Wie sollen Eltern mit den Versprechungen ihrer Kinder umgehen?

Wie viel Vertrauensvorschuss können wir unseren Kindern geben, wenn sie uns etwas versprechen? Was antworten wir auf den vorwurfsvollen Einwand: „Nie traust du mir etwas zu!“

Szene 1: „Nur dieses eine Zucki!“ „Aber dann hast du keinen Appetit auf Gemüsesuppe!“ „„Biiiittte!“ „Versprichst du mir, brav zu essen?“ „Jaaa!“ „Na, ausnahmsweise!“ Die Mutter/der Vater gibt dem herzzerreißenden Flehen seiner Tochter/seines Sohnes nach. Beim Mittagstisch jedoch heißt es: „Ich bin nicht hungrig!“ „Du hast mir doch versprochen…!“

Szene 2: „Kann ich mir nur diesen einen Film ansehen? Dann mache ich bestimmt meine Hausübung!“

Szene 3: „Du musst mir diese Jean kaufen! Dann werde ich das ganze Wochenende für die Schularbeit pauken!“

Was sagt Ihr Gefühl?

In solchen Situationen geht es meist darum, dass Ihr Nachwuchs sein momentanes Ziel „auf die Schnelle“ erreichen will.

Wer setzt sich durch?

Eltern müssen ihren Kindern ermöglichen, Durchsetzungsvermögen zu trainieren, dürfen aber nicht die Kontrolle über das Geschehen verlieren.
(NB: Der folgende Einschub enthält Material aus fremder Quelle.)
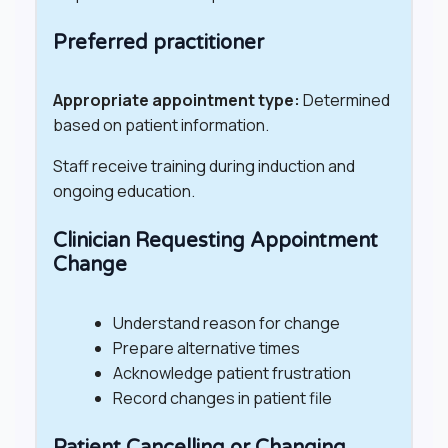
Preferred practitioner
Appropriate appointment type:
Determined
based on patient information.
Staff receive training during induction and
ongoing education.
Clinician Requesting Appointment
Change
Understand reason for change
Prepare alternative times
Acknowledge patient frustration
Record changes in patient file
Patient Cancelling or Changing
Wie verhalten Sie sich, wenn Ihr Kind Druck macht?

Hören Sie auf Ihr „Bauch-Gefühl“:

  • Fühle ich mich erpresst?
  • Will ich meine Ruhe haben?
  • Wie groß ist das Herzensanliegen oder die Verzweiflung meines Kindes?
  • Verpasst es Wesentliches, wenn ich nein sage?
  • Wie paktfähig ist es? Wie groß ist die Wahrscheinlichkeit, dass er oder sie sein Versprechen einhält?
  • Und meine Durchsetzungskraft, die vereinbarte Gegenleistung einzufordern?


Wenn schlechte Muster einreißen, wird das Kind die Eltern immer weniger ernst nehmen und es gibt einen Autoritätsverlust, der Erziehung immer mühsamer macht.

Führungskompetenz zeigen statt nachträglich schimpfen

Dies alles hat mit meiner eigenen Klarheit, meiner Führungskompetenz und dem Entwicklungsstand meines Kindes zu tun! Oft erlebe ich ein führungsschwaches Nachgeben seitens der Eltern. Sie lassen später die Sache einfach unter den Tisch fallen oder machen dann, wenn ein Versprechen nicht eingehalten wird, ihren Kindern Vorhaltungen – was unnötigen Streit zur Folge hat.

Was lernt das Kind daraus?

„Wenn ich lästig genug bin, kriege ich sie/ihn herum!“ „Sie wird schon vergessen oder nachgeben, wenn ich mit dem großen Augenaufschlag komme!“ „Bei meinen Vorwürfen wird sie weich!“ „Sie soll dann ruhig keppeln. Hauptsache, ich habe meine Jean.“ Durch solche „Siege“ wird die Charakterbildung des Kindes wird negativ beeinflusst: Einerseits führen nachträgliche Beschimpfungen zu einem negativen Selbstbild, andererseits lernt das Kind, fiese Mitteln von Druck und Manipulation einzusetzen. Auf alle Fälle spürt es die mangelnde Führungskompetenz der Eltern, bis hin zu deren Hilflosigkeit. Das wird es nicht etwa danken, sondern weiter ausnützen. Erwachsen geworden, machen sie es den Eltern vielleicht auch zum Vorwurf.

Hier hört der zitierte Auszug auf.